- Exercise prompt -
Please write the listing below out again exactly, leaving every picture behind.

- Source information -

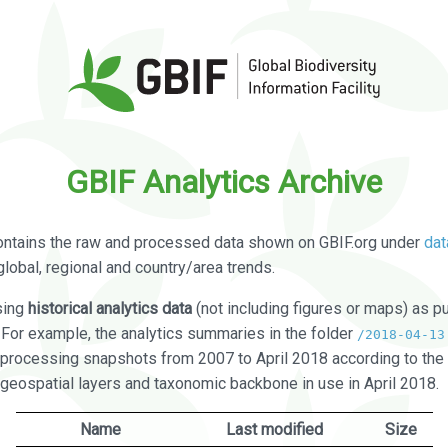
GBIF Analytics Archive
ontains the raw and processed data shown on GBIF.org under
dat
global, regional and country/area trends.
sing
historical analytics data
(not including figures or maps) as pu
. For example, the analytics summaries in the folder
/2018-04-13
processing snapshots from 2007 to April 2018 according to the 
 geospatial layers and taxonomic backbone in use in April 2018.
Name
Last modified
Size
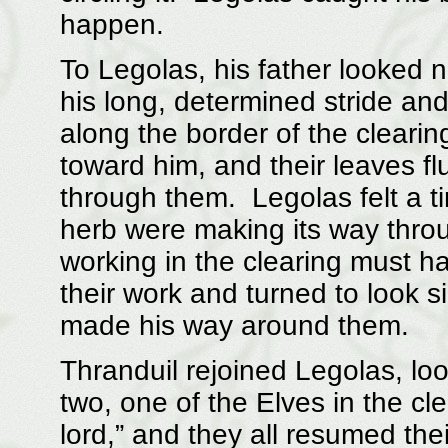
happen.
To Legolas, his father looked n
his long, determined stride an
along the border of the clearin
toward him, and their leaves fl
through them. Legolas felt a ti
herb were making its way thro
working in the clearing must ha
their work and turned to look s
made his way around them.
Thranduil rejoined Legolas, loo
two, one of the Elves in the cl
lord,” and they all resumed the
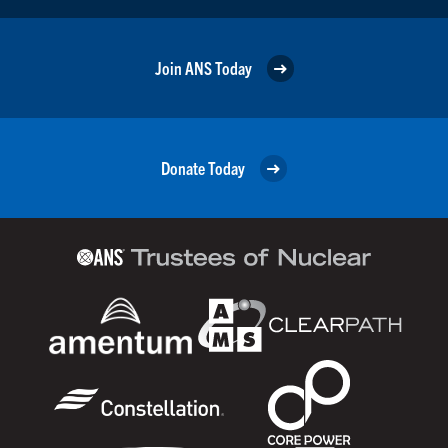
Join ANS Today
Donate Today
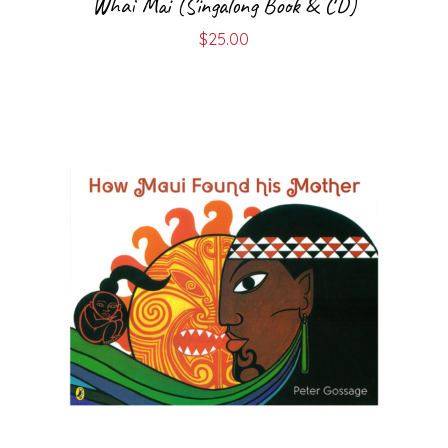
Whai Mai (Singalong Book & CD)
$
25.00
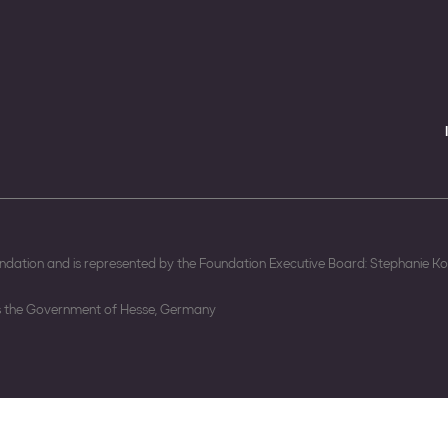
oundation and is represented by the Foundation Executive Board: Stephanie 
is the Government of Hesse, Germany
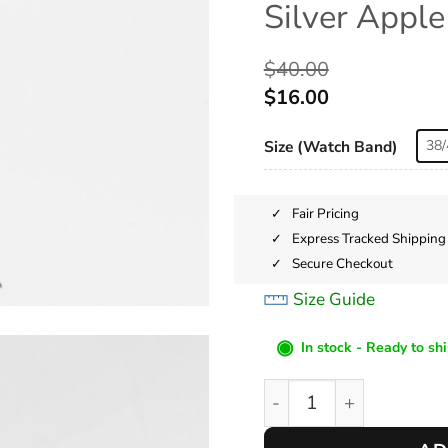
Silver Appl
$
40.00
$
16.00
Size (Watch Band)
38/
Fair Pricing
Express Tracked Shipping
Secure Checkout
Size Guide
◉
In stock - Ready to sh
Silver Apple Watch Ba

- Solution to this task -
GBIF Analytics Archive
ontains the raw and processed data shown on GBIF.org under
dat
global, regional and country/area trends.
sing
historical analytics data
(not including figures or maps) as pu
. For example, the analytics summaries in the folder
/2018-04-13
processing snapshots from 2007 to April 2018 according to the 
 geospatial layers and taxonomic backbone in use in April 2018.
Name
Last modified
Size
happen.
To Legolas, his father looked n
his long, determined stride an
along the border of the clearin
toward him, and their leaves fl
through them. Legolas felt a ti
herb were making its way thro
working in the clearing must ha
their work and turned to look s
made his way around them.
Thranduil rejoined Legolas, loo
two, one of the Elves in the cl
lord,” and they all resumed the
Join ANS Today
Donate Today
Whai Mai (Singalong Book & CD)
$
25.00
oundation and is represented by the Foundation Executive Board: Stephanie 
is the Government of Hesse, Germany
Silver Appl
$
40.00
$
16.00
Size (Watch Band)
38/
Fair Pricing
Express Tracked Shipping
Secure Checkout
Size Guide
◉
In stock - Ready to sh
Silver Apple Watch Ba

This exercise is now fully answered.